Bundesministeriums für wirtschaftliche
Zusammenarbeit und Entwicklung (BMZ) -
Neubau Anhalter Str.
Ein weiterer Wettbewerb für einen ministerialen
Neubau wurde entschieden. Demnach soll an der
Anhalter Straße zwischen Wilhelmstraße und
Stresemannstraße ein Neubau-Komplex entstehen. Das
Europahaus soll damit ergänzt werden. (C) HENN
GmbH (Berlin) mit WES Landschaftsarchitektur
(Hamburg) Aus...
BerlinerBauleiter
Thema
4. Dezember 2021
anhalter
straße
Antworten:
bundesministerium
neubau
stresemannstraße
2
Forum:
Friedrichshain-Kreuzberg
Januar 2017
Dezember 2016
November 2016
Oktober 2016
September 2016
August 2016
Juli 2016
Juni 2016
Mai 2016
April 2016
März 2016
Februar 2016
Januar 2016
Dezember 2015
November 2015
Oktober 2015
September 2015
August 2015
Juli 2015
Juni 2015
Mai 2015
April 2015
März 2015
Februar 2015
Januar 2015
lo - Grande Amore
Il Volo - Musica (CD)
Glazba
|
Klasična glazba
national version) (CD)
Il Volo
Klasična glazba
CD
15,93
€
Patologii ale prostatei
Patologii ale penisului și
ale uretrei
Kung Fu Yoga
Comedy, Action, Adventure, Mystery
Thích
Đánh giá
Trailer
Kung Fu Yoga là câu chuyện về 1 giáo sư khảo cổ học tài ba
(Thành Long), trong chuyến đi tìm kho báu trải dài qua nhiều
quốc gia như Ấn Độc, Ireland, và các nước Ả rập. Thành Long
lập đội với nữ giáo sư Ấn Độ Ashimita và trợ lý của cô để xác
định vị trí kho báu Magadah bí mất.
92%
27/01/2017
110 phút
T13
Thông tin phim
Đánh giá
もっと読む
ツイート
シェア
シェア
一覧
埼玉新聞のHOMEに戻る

========================================================================

ABOUT THIS TASK:
Look through the entries above. Extract each line with the word "giáo".

RESULT OF THE TASK:
Kung Fu Yoga là câu chuyện về 1 giáo sư khảo cổ học tài ba
lập đội với nữ giáo sư Ấn Độ Ashimita và trợ lý của cô để xác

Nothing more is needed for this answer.